CREATE VIEW catalog.schema.query-view-name AS SELECT "json_extract_scalar"(record, '$.clusterName') cluster_name , "json_extract_scalar"(record, '$.queryCompletedEvent.metadata.queryId') query_id , "json_extract_scalar"(record, '$.queryCompletedEvent.metadata.queryState') query_state , "from_unixtime"(CAST("json_extract_scalar"(record, '$.queryCompletedEvent.createTime.epochSecond') AS bigint)) create_time , "json_extract_scalar"(record, '$.queryCompletedEvent.context.user') user , "json_extract_scalar"(record, '$.queryCompletedEvent.metadata.query') query , "json_extract_scalar"(record, '$.queryCompletedEvent.statistics.totalRows') totalRows , "json_extract_scalar"(record, '$.queryCompletedEvent.statistics.outputRows') outputRows , "json_extract_scalar"(record, '$.queryCompletedEvent.statistics.writtenOutputRows') writtenOutputRows , "json_extract_scalar"(record, '$.queryCompletedEvent.statistics.totalBytes') totalBytes , "json_extract_scalar"(record, '$.queryCompletedEvent.statistics.outputBytes') outputBytes , "json_extract_scalar"(record, '$.queryCompletedEvent.statistics.cumulativeMemory') cumulativeMemory , "json_extract_scalar"(record, '$.queryCompletedEvent.statistics.completedSplits') completedSplits FROM catalog.schema.query-table-name WHERE ("json_extract"(record, '$.queryCompletedEvent') <> JSON 'null')

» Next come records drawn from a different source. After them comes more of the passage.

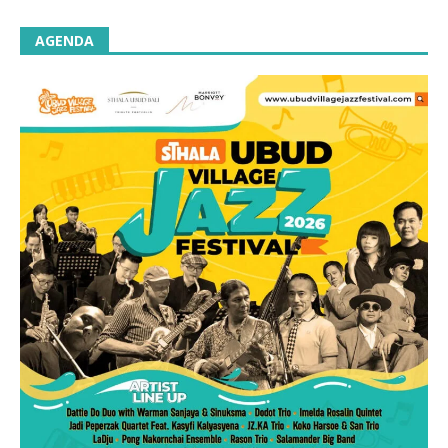
AGENDA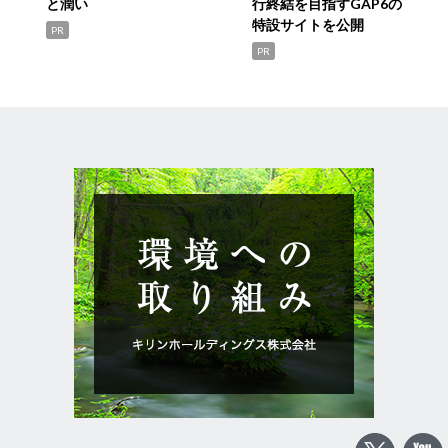
と潤い
行終結を目指すGAP6の
特設サイトを公開
PR
PR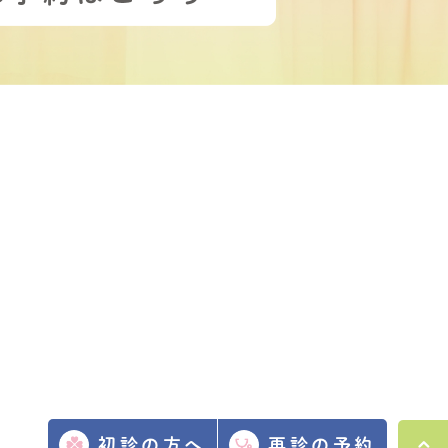
初診の方へ
再診の予約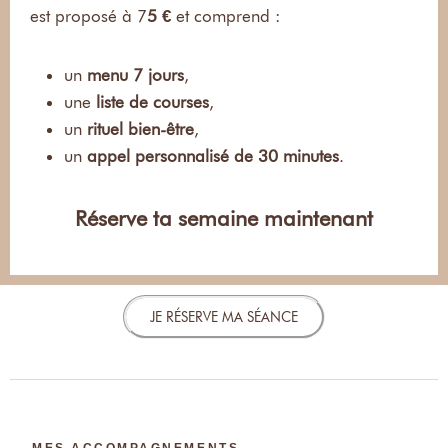
est proposé à 7
5 €
et comprend :
un
menu 7 jours
,
une
liste de courses
,
un
rituel bien-être
,
un
appel personnalisé de 30 minutes
.
Réserve ta semaine maintenant
JE RÉSERVE MA SÉANCE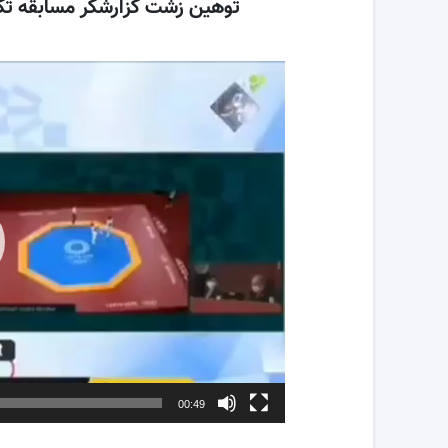
توهین زشت گزارشگر مسابقه تکوان
نمایشگر
ویدیو
00:49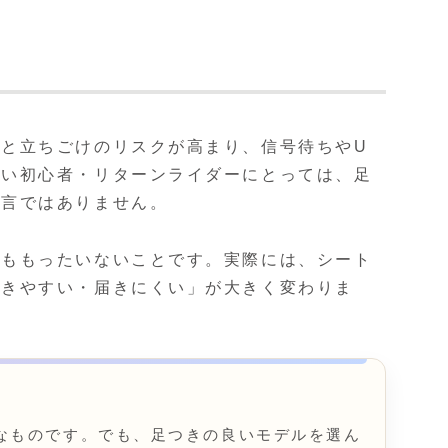
と立ちごけのリスクが高まり、信号待ちやU
ない初心者・リターンライダーにとっては、足
過言ではありません。
てももったいないことです。実際には、シート
届きやすい・届きにくい」が大きく変わりま
なものです。でも、足つきの良いモデルを選ん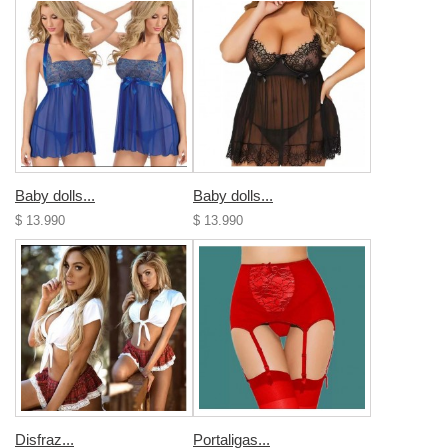
Baby dolls...
Baby dolls...
$ 13.990
$ 13.990
Disfraz...
Portaligas...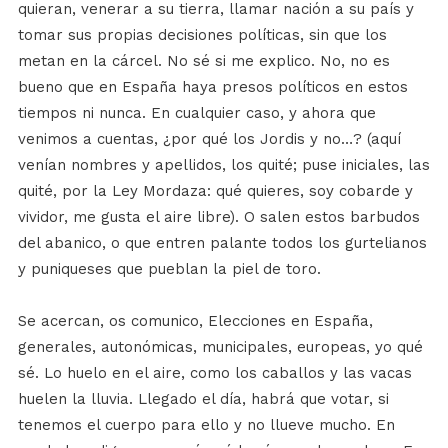
quieran, venerar a su tierra, llamar nación a su país y
tomar sus propias decisiones políticas, sin que los
metan en la cárcel. No sé si me explico. No, no es
bueno que en España haya presos políticos en estos
tiempos ni nunca. En cualquier caso, y ahora que
venimos a cuentas, ¿por qué los Jordis y no…? (aquí
venían nombres y apellidos, los quité; puse iniciales, las
quité, por la Ley Mordaza: qué quieres, soy cobarde y
vividor, me gusta el aire libre). O salen estos barbudos
del abanico, o que entren palante todos los gurtelianos
y puniqueses que pueblan la piel de toro.
Se acercan, os comunico, Elecciones en España,
generales, autonómicas, municipales, europeas, yo qué
sé. Lo huelo en el aire, como los caballos y las vacas
huelen la lluvia. Llegado el día, habrá que votar, si
tenemos el cuerpo para ello y no llueve mucho. En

  • Replace catalog and schema with the catalog and schema that the table was created in.
  • Replace query-view-name with the name of the view.
  • Replace query-table-name with the name of the table.
  1. To see the content of the created view, run the following command:

SHOW CREATE VIEW catalog.schema.query-view-name

  • Replace catalog and schema with the catalog and schema that the table was created in.
  • Replace query-view-name with the name of the view.
  1. To sync the metastore with the table, run the following command:

call system.sync_partition_metadata('schema', 'query-table-name', 'FULL')

  • Replace schema with the name of the schema that the table was created in.
  • Replace query-table-name with the name of the table.